*Work required:* Search the data below for the string "proche". Extract every line that contains it.

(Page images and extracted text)

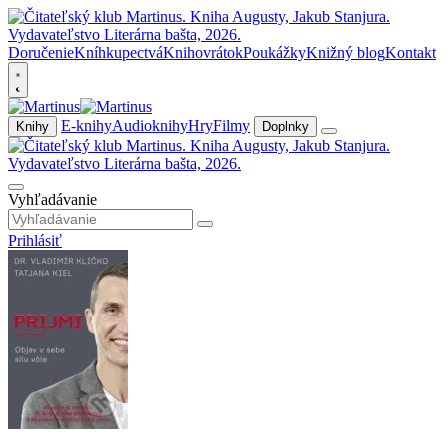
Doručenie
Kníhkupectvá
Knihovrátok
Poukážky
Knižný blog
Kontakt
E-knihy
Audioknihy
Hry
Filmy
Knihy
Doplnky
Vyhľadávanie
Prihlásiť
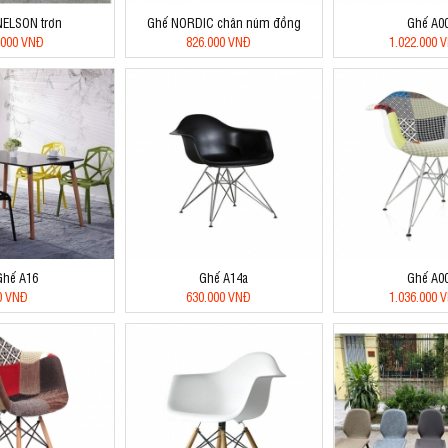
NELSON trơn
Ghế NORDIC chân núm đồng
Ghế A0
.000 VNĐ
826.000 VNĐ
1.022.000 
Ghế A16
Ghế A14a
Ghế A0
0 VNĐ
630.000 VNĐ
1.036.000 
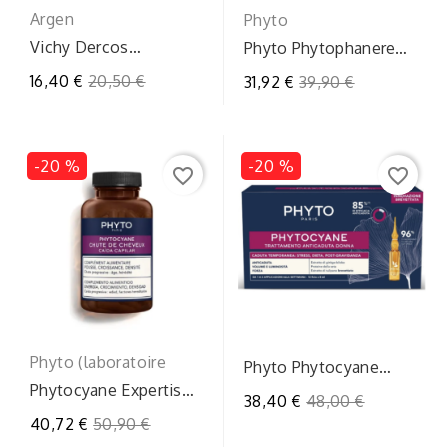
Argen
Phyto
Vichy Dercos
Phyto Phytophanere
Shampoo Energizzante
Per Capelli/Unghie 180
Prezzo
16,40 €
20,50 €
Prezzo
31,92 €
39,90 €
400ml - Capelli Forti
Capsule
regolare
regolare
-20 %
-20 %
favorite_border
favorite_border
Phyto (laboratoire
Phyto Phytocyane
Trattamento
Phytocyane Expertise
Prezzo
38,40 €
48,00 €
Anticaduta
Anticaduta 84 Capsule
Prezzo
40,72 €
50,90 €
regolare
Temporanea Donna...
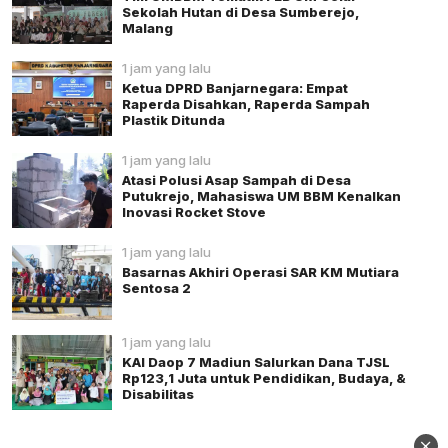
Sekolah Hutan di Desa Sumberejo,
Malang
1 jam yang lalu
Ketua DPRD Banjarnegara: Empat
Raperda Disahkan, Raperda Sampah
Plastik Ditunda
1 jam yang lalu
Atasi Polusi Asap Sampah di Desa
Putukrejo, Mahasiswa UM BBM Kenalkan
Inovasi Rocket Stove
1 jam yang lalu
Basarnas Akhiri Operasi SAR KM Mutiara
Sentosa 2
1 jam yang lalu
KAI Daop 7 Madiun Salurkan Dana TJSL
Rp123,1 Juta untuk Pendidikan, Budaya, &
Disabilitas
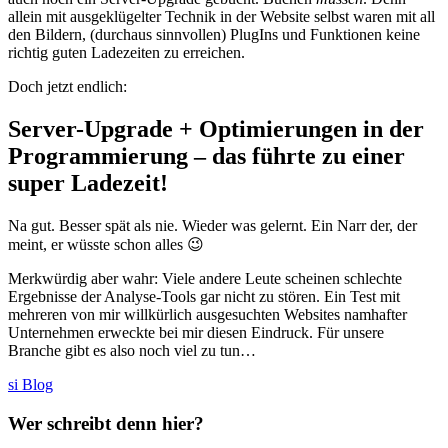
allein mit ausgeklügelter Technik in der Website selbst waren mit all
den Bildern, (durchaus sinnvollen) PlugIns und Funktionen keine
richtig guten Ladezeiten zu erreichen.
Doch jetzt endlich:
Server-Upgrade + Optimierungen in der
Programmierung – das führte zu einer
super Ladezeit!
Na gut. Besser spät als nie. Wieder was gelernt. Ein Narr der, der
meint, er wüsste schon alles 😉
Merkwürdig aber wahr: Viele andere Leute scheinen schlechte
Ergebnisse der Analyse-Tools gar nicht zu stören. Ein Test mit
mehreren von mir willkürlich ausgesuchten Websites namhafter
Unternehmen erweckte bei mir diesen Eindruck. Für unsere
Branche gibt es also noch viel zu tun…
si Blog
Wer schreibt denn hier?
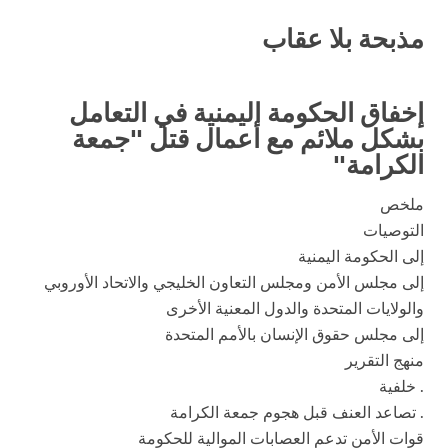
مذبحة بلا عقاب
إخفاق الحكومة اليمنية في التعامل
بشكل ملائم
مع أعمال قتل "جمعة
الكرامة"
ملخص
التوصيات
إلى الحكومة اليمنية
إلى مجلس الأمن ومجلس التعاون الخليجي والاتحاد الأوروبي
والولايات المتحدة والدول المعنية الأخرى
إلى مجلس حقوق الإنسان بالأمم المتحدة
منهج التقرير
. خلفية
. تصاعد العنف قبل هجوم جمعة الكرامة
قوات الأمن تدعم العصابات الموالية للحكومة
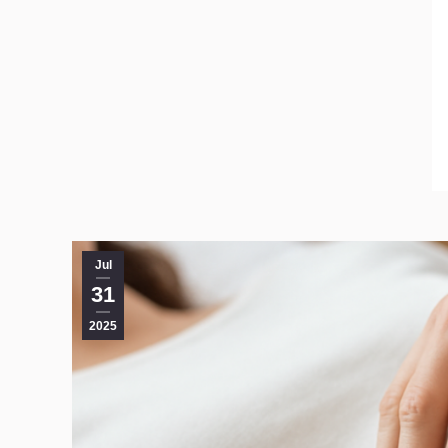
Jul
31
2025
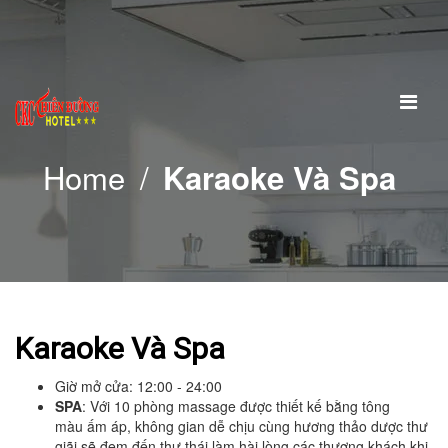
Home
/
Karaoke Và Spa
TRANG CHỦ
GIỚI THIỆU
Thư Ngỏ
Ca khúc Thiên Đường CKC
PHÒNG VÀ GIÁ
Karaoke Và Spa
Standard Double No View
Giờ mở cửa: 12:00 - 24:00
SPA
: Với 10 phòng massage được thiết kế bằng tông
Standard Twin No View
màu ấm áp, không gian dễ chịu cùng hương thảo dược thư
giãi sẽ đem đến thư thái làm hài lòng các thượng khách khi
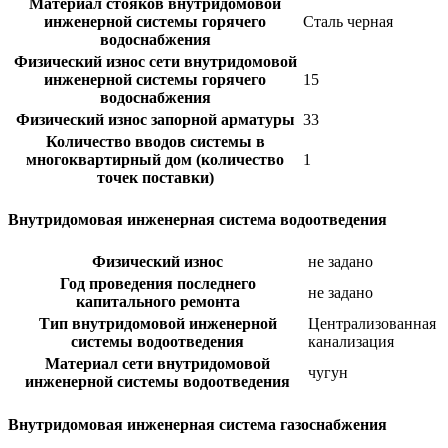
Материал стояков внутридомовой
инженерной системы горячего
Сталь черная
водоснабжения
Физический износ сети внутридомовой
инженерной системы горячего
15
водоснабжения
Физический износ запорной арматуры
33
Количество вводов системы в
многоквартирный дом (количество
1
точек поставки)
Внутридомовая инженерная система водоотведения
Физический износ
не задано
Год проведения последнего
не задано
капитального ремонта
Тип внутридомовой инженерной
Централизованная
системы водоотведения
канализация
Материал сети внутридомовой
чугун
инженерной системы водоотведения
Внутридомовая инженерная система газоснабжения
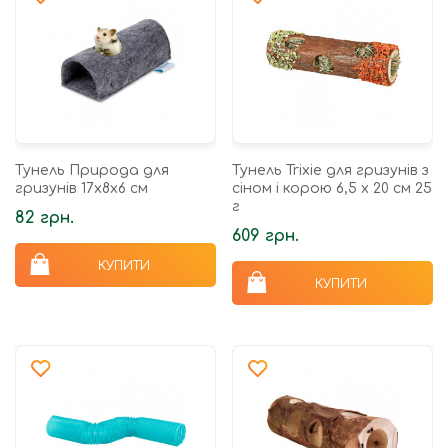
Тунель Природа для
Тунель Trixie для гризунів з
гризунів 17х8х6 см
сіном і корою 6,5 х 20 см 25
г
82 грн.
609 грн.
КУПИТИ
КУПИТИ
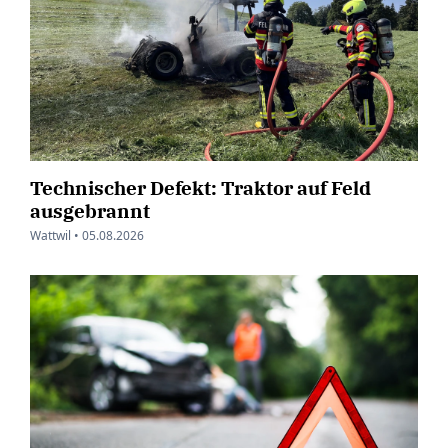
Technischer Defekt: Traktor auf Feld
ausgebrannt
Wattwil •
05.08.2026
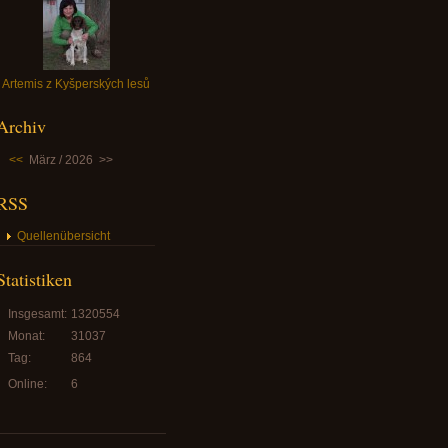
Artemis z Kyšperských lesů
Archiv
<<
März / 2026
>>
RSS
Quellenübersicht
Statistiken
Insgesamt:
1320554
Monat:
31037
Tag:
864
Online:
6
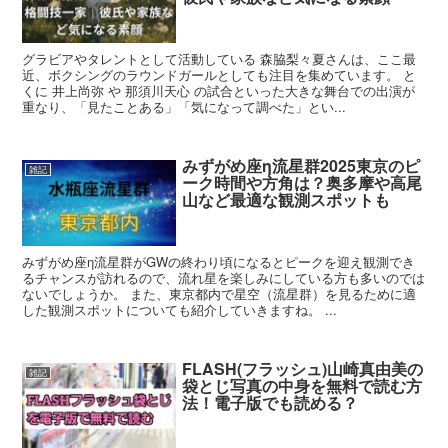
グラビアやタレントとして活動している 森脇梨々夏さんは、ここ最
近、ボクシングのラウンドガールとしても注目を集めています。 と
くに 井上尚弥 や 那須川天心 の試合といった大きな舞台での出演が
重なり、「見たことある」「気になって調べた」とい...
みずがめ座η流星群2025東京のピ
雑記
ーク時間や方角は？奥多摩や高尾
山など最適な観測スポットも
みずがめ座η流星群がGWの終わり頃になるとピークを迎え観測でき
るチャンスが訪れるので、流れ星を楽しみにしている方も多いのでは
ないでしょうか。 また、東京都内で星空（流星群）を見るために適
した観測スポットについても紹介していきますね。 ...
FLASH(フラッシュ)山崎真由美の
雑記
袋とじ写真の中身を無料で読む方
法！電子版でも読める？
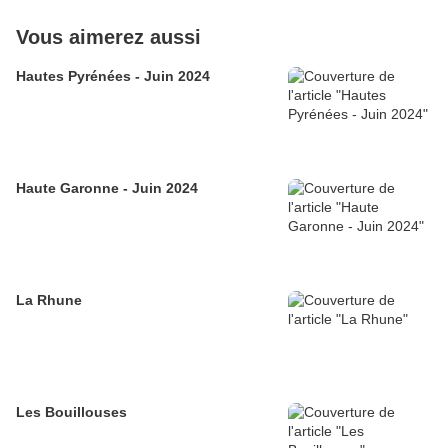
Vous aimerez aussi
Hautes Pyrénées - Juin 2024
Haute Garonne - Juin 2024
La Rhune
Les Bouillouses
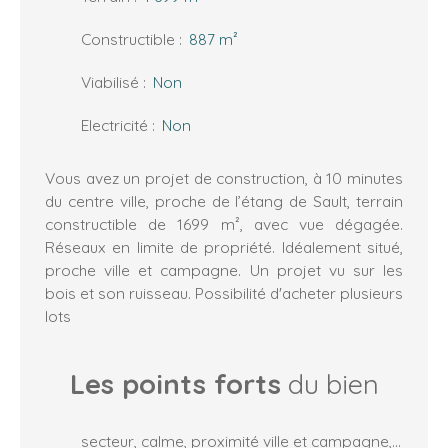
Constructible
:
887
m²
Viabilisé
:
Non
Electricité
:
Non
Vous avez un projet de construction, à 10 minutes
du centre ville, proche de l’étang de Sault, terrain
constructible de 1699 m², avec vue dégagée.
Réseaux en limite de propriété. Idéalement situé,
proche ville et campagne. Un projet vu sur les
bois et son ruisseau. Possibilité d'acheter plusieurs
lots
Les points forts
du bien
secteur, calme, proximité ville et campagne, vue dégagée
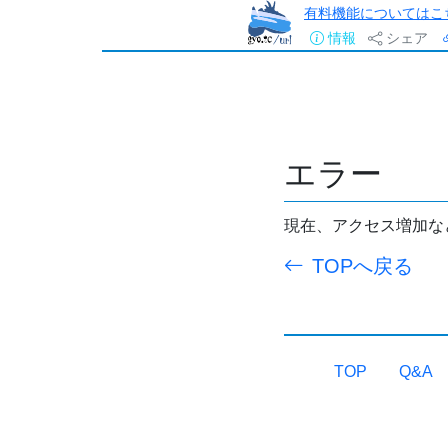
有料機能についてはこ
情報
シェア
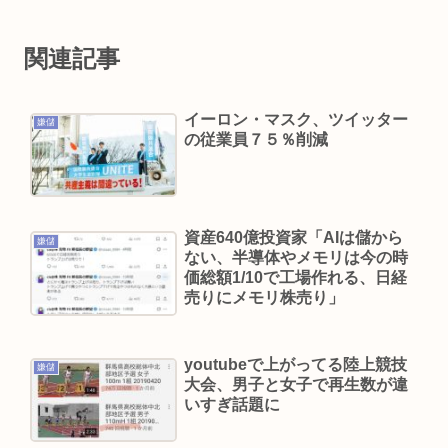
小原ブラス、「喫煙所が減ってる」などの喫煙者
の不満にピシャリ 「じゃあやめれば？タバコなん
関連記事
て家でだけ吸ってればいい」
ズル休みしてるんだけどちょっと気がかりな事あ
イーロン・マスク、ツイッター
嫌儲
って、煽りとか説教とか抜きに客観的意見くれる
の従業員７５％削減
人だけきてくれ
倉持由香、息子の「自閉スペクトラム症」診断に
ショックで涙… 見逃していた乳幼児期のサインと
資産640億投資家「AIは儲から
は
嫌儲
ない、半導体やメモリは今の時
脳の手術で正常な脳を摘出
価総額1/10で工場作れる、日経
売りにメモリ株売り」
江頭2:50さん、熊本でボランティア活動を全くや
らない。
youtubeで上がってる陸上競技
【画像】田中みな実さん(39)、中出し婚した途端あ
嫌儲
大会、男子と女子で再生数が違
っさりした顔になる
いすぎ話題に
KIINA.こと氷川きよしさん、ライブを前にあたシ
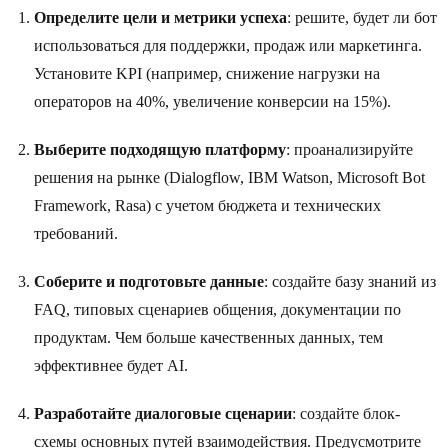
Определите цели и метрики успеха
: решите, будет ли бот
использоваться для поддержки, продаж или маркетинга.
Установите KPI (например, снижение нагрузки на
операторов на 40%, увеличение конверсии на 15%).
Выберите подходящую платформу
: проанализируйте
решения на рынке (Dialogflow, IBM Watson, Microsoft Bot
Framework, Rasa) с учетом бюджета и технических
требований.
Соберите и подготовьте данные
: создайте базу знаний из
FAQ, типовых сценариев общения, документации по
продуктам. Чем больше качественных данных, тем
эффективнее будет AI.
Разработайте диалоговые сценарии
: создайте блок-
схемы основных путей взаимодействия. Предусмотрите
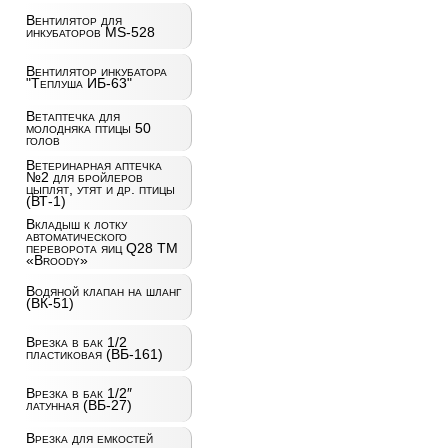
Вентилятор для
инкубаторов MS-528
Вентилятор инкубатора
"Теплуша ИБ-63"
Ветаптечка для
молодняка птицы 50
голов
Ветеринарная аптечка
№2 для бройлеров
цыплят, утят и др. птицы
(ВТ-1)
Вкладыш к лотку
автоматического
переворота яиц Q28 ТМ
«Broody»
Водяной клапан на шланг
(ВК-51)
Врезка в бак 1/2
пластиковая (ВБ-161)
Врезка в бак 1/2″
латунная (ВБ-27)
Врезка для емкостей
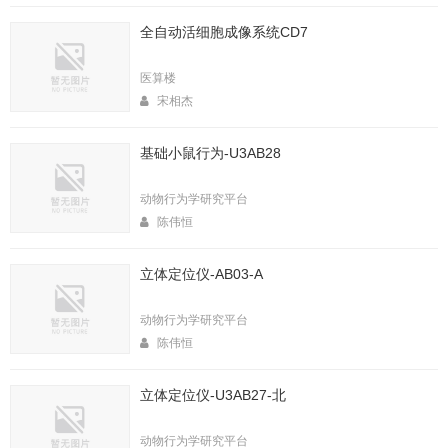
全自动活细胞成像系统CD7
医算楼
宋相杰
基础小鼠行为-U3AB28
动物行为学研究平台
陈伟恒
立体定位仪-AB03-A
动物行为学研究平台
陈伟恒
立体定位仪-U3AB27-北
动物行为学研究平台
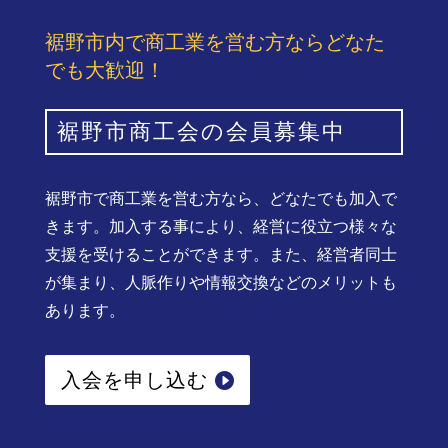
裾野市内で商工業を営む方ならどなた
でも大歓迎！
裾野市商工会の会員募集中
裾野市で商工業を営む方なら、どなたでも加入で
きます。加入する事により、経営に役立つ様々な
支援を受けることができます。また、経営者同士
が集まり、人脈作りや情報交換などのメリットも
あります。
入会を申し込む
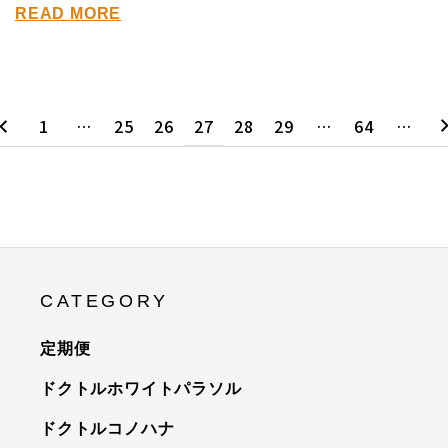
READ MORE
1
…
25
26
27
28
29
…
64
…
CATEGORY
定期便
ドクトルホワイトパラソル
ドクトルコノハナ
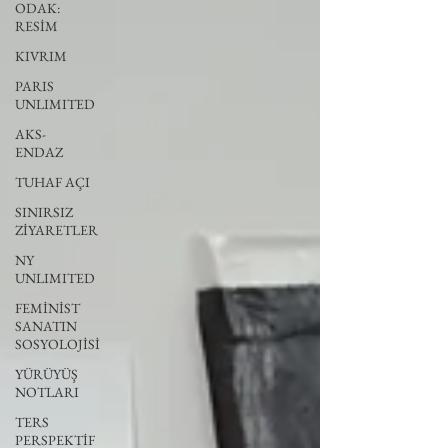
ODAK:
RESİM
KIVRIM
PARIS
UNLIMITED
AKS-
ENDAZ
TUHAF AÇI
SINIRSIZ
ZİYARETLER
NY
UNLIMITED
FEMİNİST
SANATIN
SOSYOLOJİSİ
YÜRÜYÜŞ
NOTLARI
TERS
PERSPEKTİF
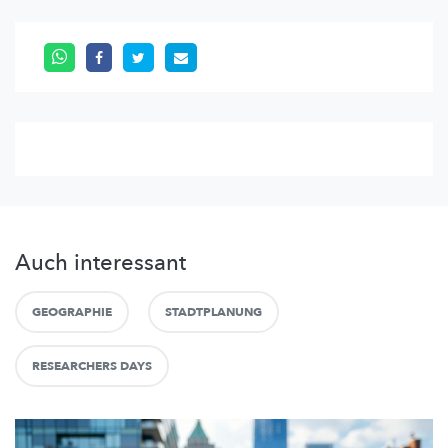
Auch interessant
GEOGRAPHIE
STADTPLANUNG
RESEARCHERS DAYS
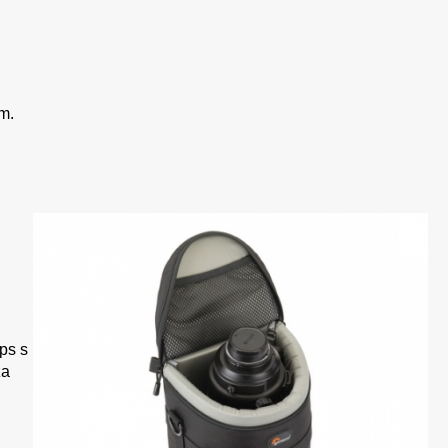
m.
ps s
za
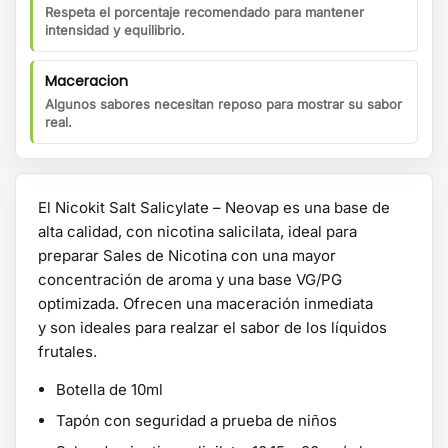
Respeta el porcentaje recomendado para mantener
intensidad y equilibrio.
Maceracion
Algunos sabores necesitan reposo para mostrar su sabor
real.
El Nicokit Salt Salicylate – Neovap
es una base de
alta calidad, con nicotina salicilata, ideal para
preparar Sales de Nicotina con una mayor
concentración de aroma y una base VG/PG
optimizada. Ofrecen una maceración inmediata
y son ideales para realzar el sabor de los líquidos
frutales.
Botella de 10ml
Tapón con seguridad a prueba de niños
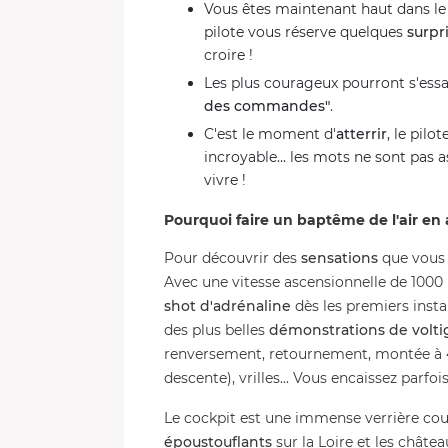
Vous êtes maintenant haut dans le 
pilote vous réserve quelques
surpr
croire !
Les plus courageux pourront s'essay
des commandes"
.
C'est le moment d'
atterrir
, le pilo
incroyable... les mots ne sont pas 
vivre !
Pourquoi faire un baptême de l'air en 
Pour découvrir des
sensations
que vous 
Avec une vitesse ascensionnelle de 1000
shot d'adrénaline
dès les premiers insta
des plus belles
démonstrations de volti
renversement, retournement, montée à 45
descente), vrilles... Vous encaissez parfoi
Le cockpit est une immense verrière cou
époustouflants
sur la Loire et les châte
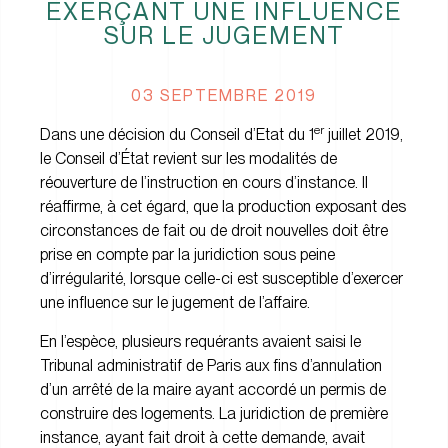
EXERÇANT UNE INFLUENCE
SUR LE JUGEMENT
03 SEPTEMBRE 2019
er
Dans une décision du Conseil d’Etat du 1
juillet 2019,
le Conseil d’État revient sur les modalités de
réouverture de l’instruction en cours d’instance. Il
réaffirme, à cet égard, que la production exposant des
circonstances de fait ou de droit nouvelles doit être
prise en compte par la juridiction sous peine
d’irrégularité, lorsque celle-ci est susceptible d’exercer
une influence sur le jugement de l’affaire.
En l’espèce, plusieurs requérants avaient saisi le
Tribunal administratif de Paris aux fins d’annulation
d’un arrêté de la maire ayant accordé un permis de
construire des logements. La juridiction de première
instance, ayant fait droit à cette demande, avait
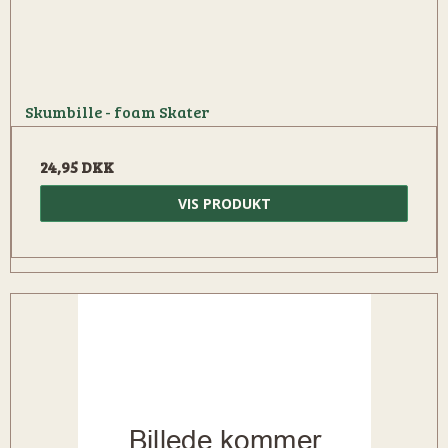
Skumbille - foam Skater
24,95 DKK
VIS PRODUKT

*Your response:*
du centre ville, proche de l’étang de Sault, terrain
proche ville et campagne. Un projet vu sur les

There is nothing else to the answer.